Her response to that is she doesn't care.
Posted: Thu Jan 16, 2020 2:13 pm
I'm sorry, I didn't phrase my question well. What is the reasoning behind you not wanting your wife to wear a bra? Why do you prefer she doesn't?
Posted: Thu Jan 16, 2020 2:14 pm
She wears a shell under everything always, so even if she has no bra on, it's unlikely that anyone can ever see, and as I said, id be okay discussing, but felt for her to say "no" was not appropriate.
Posted: Thu Jan 16, 2020 2:16 pm
I simply didn't want her to wear them anymore. I was willing to make an exception for clothes it would be an issue in.

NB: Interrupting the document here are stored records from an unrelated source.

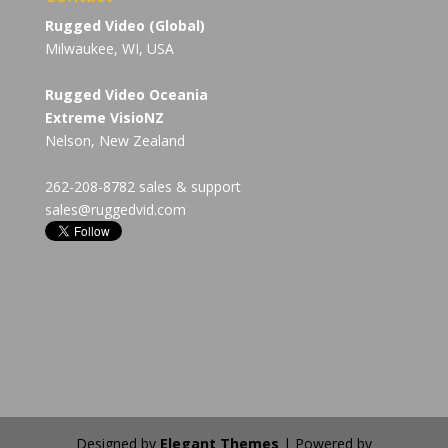
Rugged Video (Global)
Milwaukee, WI, USA
Rugged Video Oceania
Extreme VisioNZ
Nelson, New Zealand
262-208-8782 sales & support
sales@ruggedvid.com
Designed by
Elegant Themes
| Powered by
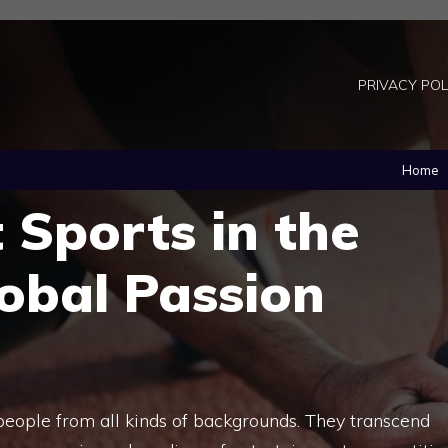
PRIVACY POL
Home
 Sports in the
obal Passion
people from all kinds of backgrounds. They transcend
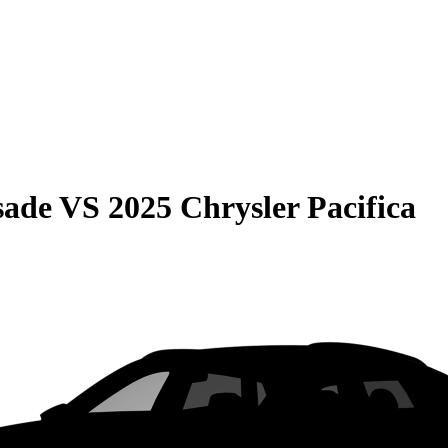
sade
VS
2025 Chrysler Pacifica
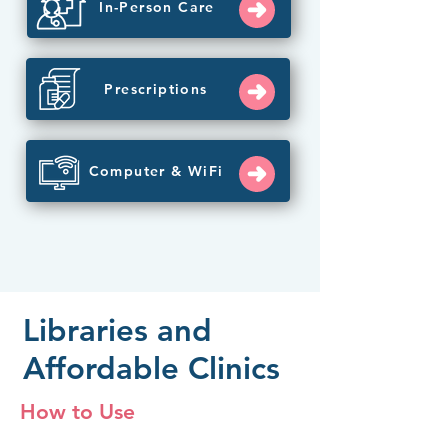
In-Person Care
Prescriptions
Computer & WiFi
Libraries and
Affordable Clinics
How to Use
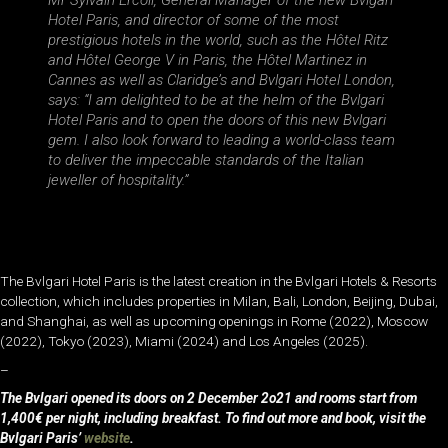
Mr Sylvain Ercoli, General Manager of the new Bvlgari
Hotel Paris, and director of some of the most
prestigious hotels in the world, such as the Hôtel Ritz
and Hôtel George V in Paris, the Hôtel Martinez in
Cannes as well as Claridge’s and Bvlgari Hotel London,
says: “I am delighted to be at the helm of the Bvlgari
Hotel Paris and to open the doors of this new Bvlgari
gem. I also look forward to leading a world-class team
to deliver the impeccable standards of the Italian
jeweller of hospitality.”
The Bvlgari Hotel Paris is the latest creation in the Bvlgari Hotels & Resorts
collection, which includes properties in Milan, Bali, London, Beijing, Dubai,
and Shanghai, as well as upcoming openings in Rome (2022), Moscow
(2022), Tokyo (2023), Miami (2024) and Los Angeles (2025).
–
The Bvlgari opened its doors on 2 December 2o21 and rooms start from
1,400€ per night, including breakfast. To find out more and book, visit the
Bvlgari Paris’
website
.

Knowing that she doesn't want to do that, I would be okay reserving it just for punishments maybe (although I don't want to).
So I'm willing to work with her and consider the situation, she simply said no.

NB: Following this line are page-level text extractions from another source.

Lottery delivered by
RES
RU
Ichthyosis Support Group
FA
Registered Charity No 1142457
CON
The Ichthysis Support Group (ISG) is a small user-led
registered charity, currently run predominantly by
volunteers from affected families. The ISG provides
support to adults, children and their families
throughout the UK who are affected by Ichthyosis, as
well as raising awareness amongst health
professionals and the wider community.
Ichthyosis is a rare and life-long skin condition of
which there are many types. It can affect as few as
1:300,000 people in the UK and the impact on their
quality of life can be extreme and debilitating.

Posted: Thu Jan 16, 2020 2:32 pm
She is saying no because of her religous beliefs. Do you, her husband, really want to stand between her and her beliefs just for your personal gain? If I was her, I would be questioning the marriage. My beliefs put God first and honoring him above all others. Than my husband. My husband understands this and would never even think about trying to force me to do something that is against my beliefs.
Posted: Thu Jan 16, 2020 2:34 pm
I think you're misunderstanding me. Our religion doesn't require a bra at all. It requires modesty and I would never EVER even ask her to go against that. However, if she is wearing clothes that is concealing anyways, I feel I should be able to tell her not to wear a bra. AGAIN, if it looked even a bit like you can see the nipples, I'd tell her to go change and put one on. So I never would make her go against it at all.
My question is when wearing clothes that makes it in noticable, should I still not be able to demand it?
Posted: Thu Jan 16, 2020 2:47 pm
Your wife is trying to tell you that she is not comfortable with not wearing a bra in public because of modesty issues. HER beliefs.
As a HOH your job is to help your spouse be a better person. DD is all about improvement of both HOH and Sub. Improving the marriage. It is NOT about selfish desires.
Posted: Thu Jan 16, 2020 2:48 pm
Fair point. Thanks for the feedback!!